(写真:CFoto/アフロ)

 米アップルが電気自動車(EV)「Apple Car」の開発プロジェクトを中止する決定を下したと、米ブルームバーグ通信などが2月27日に報じた

 主力スマートフォン「iPhone」の次に来るヒット商品と期待し、10年わたる開発を続けてきたが、EV市場の冷え込みやAI(人工知能)への経営資源集中といった、昨今の状況が重なり計画を断念することを決めた。自動車部門の多くの従業員はAI部門に移る。

社内でプロジェクト中止を発表

 ブルームバーグによると、アップルは2月27日に社内でプロジェクトの中止を明らかにした。同プロジェクトには約2000人の従業員が携わっており、今回の告知は彼らにとって大きな驚きとなった。関係者によると、COO(最高執行責任者)のジェフ・ウィリアムズ氏と技術担当副社長のケビン・リンチ氏によって社員に伝えられた。
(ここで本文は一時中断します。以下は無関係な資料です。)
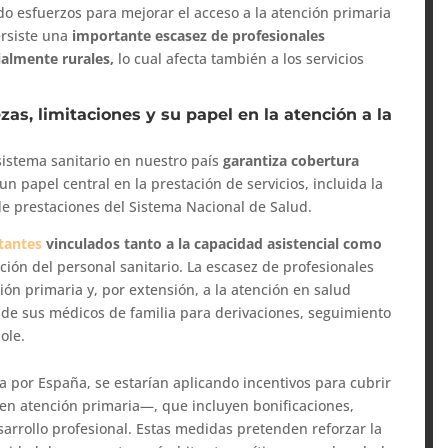
do esfuerzos para mejorar el acceso a la atención primaria
ersiste una
importante escasez de profesionales
ialmente rurales,
lo cual afecta también a los servicios
ezas, limitaciones y su papel en la atención a la
istema sanitario en nuestro país
garantiza cobertura
n papel central en la prestación de servicios, incluida la
e prestaciones del Sistema Nacional de Salud.
tantes
vinculados tanto a la capacidad asistencial como
ución del personal sanitario. La escasez de profesionales
ión primaria y, por extensión, a la atención en salud
e sus médicos de familia para derivaciones, seguimiento
ole.
 por España, se estarían aplicando incentivos para cubrir
 en atención primaria—, que incluyen bonificaciones,
arrollo profesional. Estas medidas pretenden reforzar la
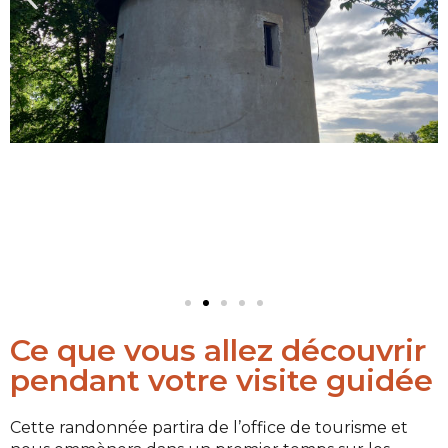
Ce que vous allez découvrir
pendant votre visite guidée
Cette randonnée partira de l’office de tourisme et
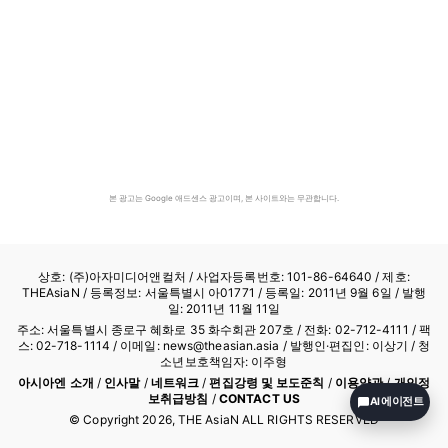
본 광고는 Google 애드센스 광고이며, 본 사이트와는 무관합니다.
상호: (주)아자미디어앤컬처 /
사업자등록번호: 101-86-64640
/ 제호:
THEAsiaN / 등록정보: 서울특별시 아01771 / 등록일: 2011년 9월 6일 / 발행
일: 2011년 11월 11일
주소: 서울특별시 종로구 혜화로 35 화수회관 207호 / 전화: 02-712-4111 /
팩
스: 02-718-1114
/ 이메일: news@theasian.asia / 발행인·편집인: 이상기 / 청
소년보호책임자: 이주형
아시아엔 소개
/
인사말
/
네트워크
/
편집강령 및 보도준칙
/
이용약관
/
개인정
보취급방침
/
CONTACT US
AI 에이전트
© Copyright
2026
, THE AsiaN ALL RIGHTS RESERVED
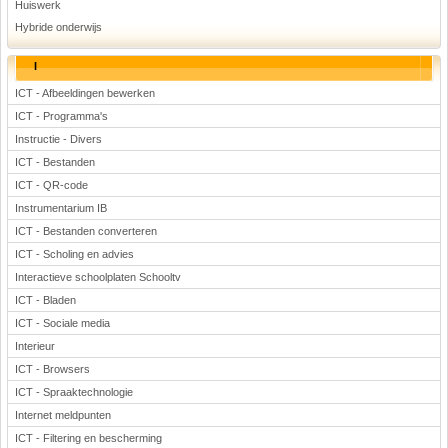
Huiswerk
Hybride onderwijs
I
ICT - Afbeeldingen bewerken
ICT - Programma's
Instructie - Divers
ICT - Bestanden
ICT - QR-code
Instrumentarium IB
ICT - Bestanden converteren
ICT - Scholing en advies
Interactieve schoolplaten Schooltv
ICT - Bladen
ICT - Sociale media
Interieur
ICT - Browsers
ICT - Spraaktechnologie
Internet meldpunten
ICT - Filtering en bescherming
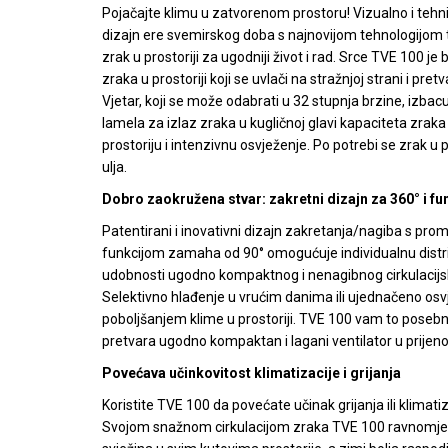
Pojačajte klimu u zatvorenom prostoru! Vizualno i tehni
dizajn ere svemirskog doba s najnovijom tehnologijom t
zrak u prostoriji za ugodniji život i rad. Srce TVE 100 j
zraka u prostoriji koji se uvlači na stražnjoj strani i 
Vjetar, koji se može odabrati u 32 stupnja brzine, izbac
lamela za izlaz zraka u kugličnoj glavi kapaciteta zraka
prostoriju i intenzivnu osvježenje. Po potrebi se zrak u
ulja.
Dobro zaokružena stvar: zakretni dizajn za 360° i fu
Patentirani i inovativni dizajn zakretanja/nagiba s promj
funkcijom zamaha od 90° omogućuje individualnu distribu
udobnosti ugodno kompaktnog i nenagibnog cirkulacijsko
Selektivno hlađenje u vrućim danima ili ujednačeno osvje
poboljšanjem klime u prostoriji. TVE 100 vam to posebn
pretvara ugodno kompaktan i lagani ventilator u prijeno
Povećava učinkovitost klimatizacije i grijanja
Koristite TVE 100 da povećate učinak grijanja ili klimati
Svojom snažnom cirkulacijom zraka TVE 100 ravnomjerno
 2人の幹部は、プロジェクトが段階的に縮小されること、EV開発チームの多くの社員が、機械学習(マシンラーニング)およびAI戦略担当上級副社長のジョン・ジャナンドレア氏率いるAI部門に移籍することを伝えた。EVチームには、数百人のハードウェアエンジニアと車両デザイナーもいる。一部についてはレイオフ(一時解雇)が実施されるが、その人数は分かっていないという。

10年におよぶApple Carの歴史に幕

 アップルは2014年に「Project Titan(プロジェクト・タイタン)」と呼ばれる自動運転EV開発の取り組みを始めたとされる。同社は当初、ハンドルやアクセルなどのペダル類を備えず、搭乗者がリムジンのように向かい合って座る完全自動運転車を目指していた。だがその後、この構想が現在の技術では実現不可能であるという現実に直面した。